Should Toyota face criminal penalties?

How can Toyota have actual knowledge of their cars sticky accelerators, give wrong information to the United States National Highway Traffic Safety Administration, and NOT face criminal penalty?
Presently there is a Federal Grand Jury proceeding in New York, which is investigating the “timeliness of Toyota’s reporting of its sudden-acceleration complaints and fixes.” I am betting that the United States Attorney will open an investigation soon for criminal penalties against the company. Many innocent victims have died because Toyota hid the truth about safety issues.
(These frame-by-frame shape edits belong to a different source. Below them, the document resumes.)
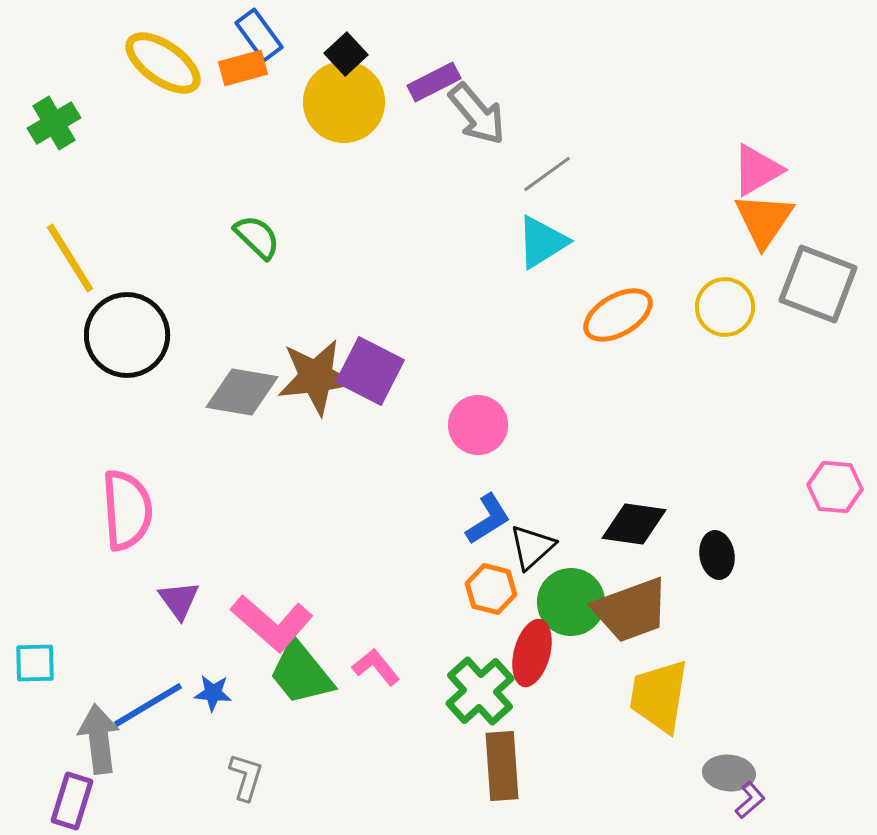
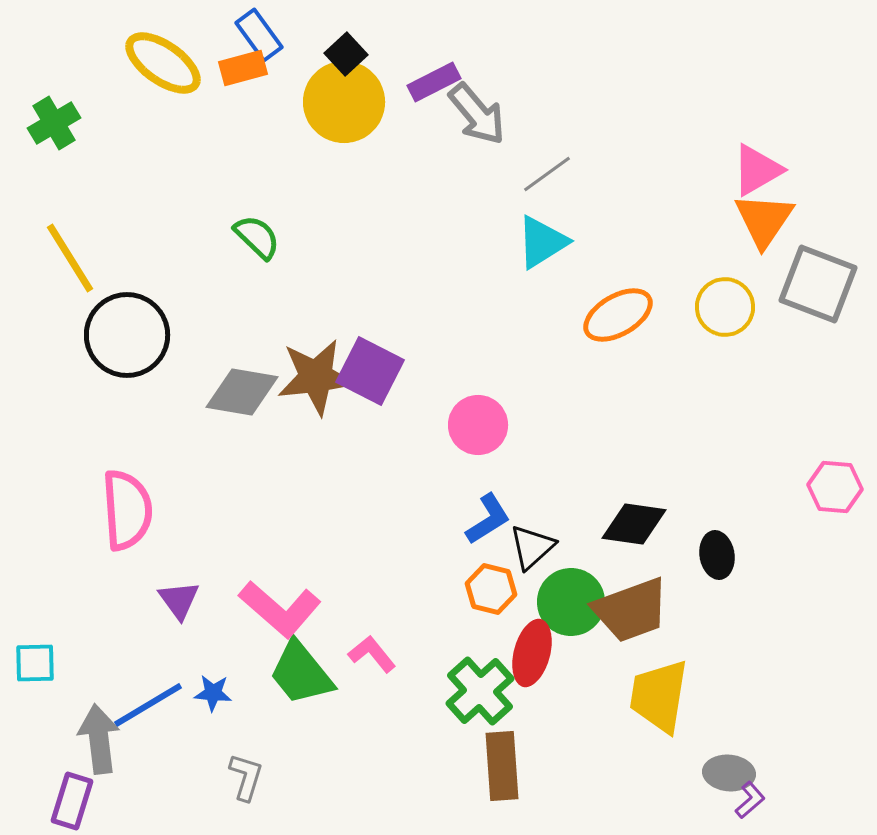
pink L-shape at (272, 623): moved 8 px right, 14 px up
pink L-shape at (376, 667): moved 4 px left, 13 px up
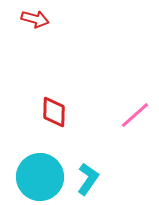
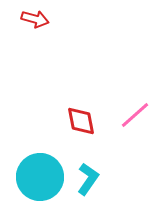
red diamond: moved 27 px right, 9 px down; rotated 12 degrees counterclockwise
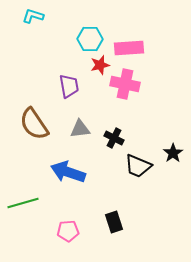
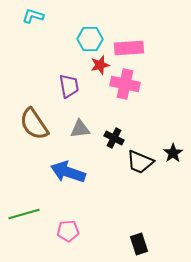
black trapezoid: moved 2 px right, 4 px up
green line: moved 1 px right, 11 px down
black rectangle: moved 25 px right, 22 px down
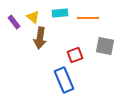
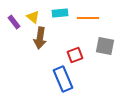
blue rectangle: moved 1 px left, 1 px up
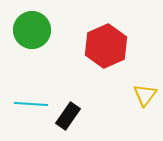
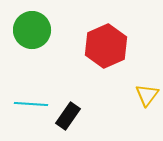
yellow triangle: moved 2 px right
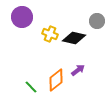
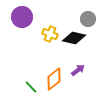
gray circle: moved 9 px left, 2 px up
orange diamond: moved 2 px left, 1 px up
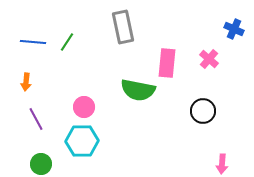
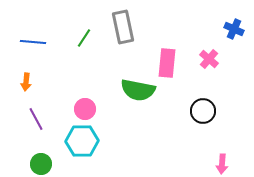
green line: moved 17 px right, 4 px up
pink circle: moved 1 px right, 2 px down
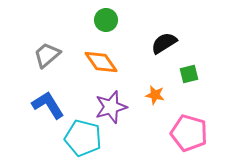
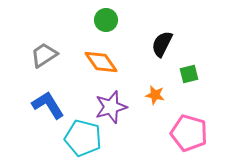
black semicircle: moved 2 px left, 1 px down; rotated 32 degrees counterclockwise
gray trapezoid: moved 3 px left; rotated 8 degrees clockwise
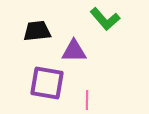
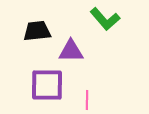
purple triangle: moved 3 px left
purple square: moved 2 px down; rotated 9 degrees counterclockwise
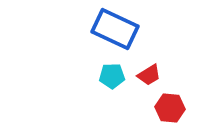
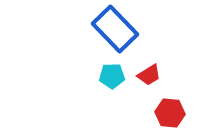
blue rectangle: rotated 21 degrees clockwise
red hexagon: moved 5 px down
Human lives are not to be counted on an actuarial chart and compared to the financial impact on a company before making a known defect public. When you are producing a dangerous product and putting it in the stream of commerce, you must correct know defects; otherwise, you are acting with reckless abandon in harming human life.
The very definition of manslaughter is the unlawful killing of a human being without premeditation or intent through gross negligence. The difference between this and actual murder is that murder requires actual malicious intent. Former Toytota counsel Dimitrios Biller said that Toyota had systematically disregarded the law. He said to CNN that the material he had reviewed was “very, very disturbing.” Toyota continues to fight the litigation requests to review their most important documents. They are also not permitting their old lawyer to say what he knows.
Hopefully, the public will not feel bad for Toyota because tough minded trial attorneys want to hold Toyota accountable for their reckless conduct.